S原:さあ、今回はこれですよ。
Y木:おお、なんか意味深なジャケットやな。
(あらすじ)
婚約して幸せの絶頂期にいるアレックスとニカ。休暇でグルジアの景観が美しいコーカサス山脈に、地元の山岳ガイドのダトを雇い、トレッキングに出かける。そこで起こった一つの過ちから、アレックスとニカは、お互いについて、そして自分自身について、今まで知らなかった一面を知る。ダトの存在もあり、男女3人に微妙な影が落とされる・・・。
S原:いや参ったなあ。
Y木:なにが?
S原:これ、ほんまに面白くないねん。
Y木:いまさらかい。おまえの選ぶ映画って、大体そうやん。
S原:まあな。でも、これはなあ…かなり前に「ジェリー」(2002)って映画を紹介したやろ?マット・デイモン主演のやつ。
Y木:あー、延々とワンシーンワンカットが続く映画。おまえがボロクソにつっこんでいたことだけ覚えてるわ(笑)
S原:あれに似てるねん。セリフを少なくして、とにかく雄大な自然が映る。
Y木:それで?
S原:それだけ。
Y木:おいおい、もうちょっと何かあるやろ?
S原:いやいやー、この映画に関してはほんまに何もない。その点も「ジェリー」にそっくり(笑)世界ふしぎ発見のロケみたいな景色のなかを、主人公カップルとガイド(男)がひたすら歩く。
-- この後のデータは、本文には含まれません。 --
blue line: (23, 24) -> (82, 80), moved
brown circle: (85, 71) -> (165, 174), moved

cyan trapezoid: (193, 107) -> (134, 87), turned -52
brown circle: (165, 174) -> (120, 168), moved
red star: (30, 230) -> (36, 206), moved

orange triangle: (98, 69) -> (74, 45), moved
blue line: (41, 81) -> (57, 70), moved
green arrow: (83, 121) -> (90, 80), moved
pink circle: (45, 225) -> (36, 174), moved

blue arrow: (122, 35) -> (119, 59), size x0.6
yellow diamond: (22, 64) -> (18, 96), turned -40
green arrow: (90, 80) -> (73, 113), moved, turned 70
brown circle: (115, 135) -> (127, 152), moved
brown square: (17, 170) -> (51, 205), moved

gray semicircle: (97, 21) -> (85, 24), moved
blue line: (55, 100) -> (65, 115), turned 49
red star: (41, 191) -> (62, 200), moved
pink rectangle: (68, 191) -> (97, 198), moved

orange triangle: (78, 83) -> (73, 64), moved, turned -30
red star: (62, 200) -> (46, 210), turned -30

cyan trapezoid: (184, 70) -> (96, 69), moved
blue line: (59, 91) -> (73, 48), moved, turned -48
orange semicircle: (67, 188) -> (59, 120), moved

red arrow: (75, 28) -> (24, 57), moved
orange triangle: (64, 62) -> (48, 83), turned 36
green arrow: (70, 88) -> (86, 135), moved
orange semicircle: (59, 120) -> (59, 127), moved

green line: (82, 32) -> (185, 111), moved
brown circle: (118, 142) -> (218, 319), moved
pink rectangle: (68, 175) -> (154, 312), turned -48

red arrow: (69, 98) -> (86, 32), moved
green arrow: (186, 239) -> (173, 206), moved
いつもB級ならではの説明台詞に飽きてるから、説明がないのは気持ちええねんけど、いくらなんでも淡々としすぎやって(苦笑)まあ、登山とかトレッキングに興味がある人にはええかもしれん。でもなー…
Y木:ひとつの過ちが起こる…と、上のあらすじには書いてるけど?
S原:大したことないよ、あんなもん。途中で地元の漁師と出会ってもめるねん。それでカップルの男は、とっさに女性の陰に隠れてしまう。女性はいつまでもそれを根に持ってて、心の中で不満をため込んでいく。
Y木:そりゃ男もダサいけどな。なんか粘着質な女性やな。
S原:ほんまやで。そりゃショックやけど、しつこいねん。いつまでもウジウジと…なんか観ててだんだん腹が立ってくるねん。「おい、給料が少ないことをバカにするな。安物のDVDしか買ってないんやから、文句は言わんとってくれよ。洗濯とアイロンだって、ぼくが担当やがな」って言い返したくなるで。
Y木:それはおまえの家やろ!
S原:いや、ほんまにこの女性はしつこいねん。何回も反芻して、内なる怒りをため込んでるからな。
Y木:男を許したらへんの?
S原:許さへん。でも怒りを直接ぶつけない。だから男も困った顔をする。なんか微妙な雰囲気なまま歩くシーンが続く。
Y木:それから?
S原:夜中になって、カップルの男のほうが寝た後で、女性がガイドとこっそりとチューする。
Y木:えー、自分だってあかんやん。それで三角関係みたいになるの?
S原:いやならんかった。翌朝にテントをたたむ。それがラストシーン。
Y木:なんか、すっげえシュールやな。
S原:ほんまにこの域まで行けば、駄作・珍作を超えてるような気がする。でも面白くはない(苦笑)この映画で感動する人もいると思うけど、ぼくには理解できへんかった。ゆったり時間が流れるとかいうレベルじゃなくて…なんといえばいいのか…
Y木:監督の自己満足なんやろ?
S原:いや、それならそれで楽しめるやろ。とにかくすべてに中途半端なくせに、わかりにくくてダルイ。それに、突っ込みにくい(笑)
Y木:突っ込まれるために、映画を作ってないやろ。
S原:さあ、みなさん。三度の飯よりも山岳風景が好きな人にはおススメです。景色はキレイですが、それだけです。これは映画ではなく、山の絵葉書をカメラで写していると思ってくださーい!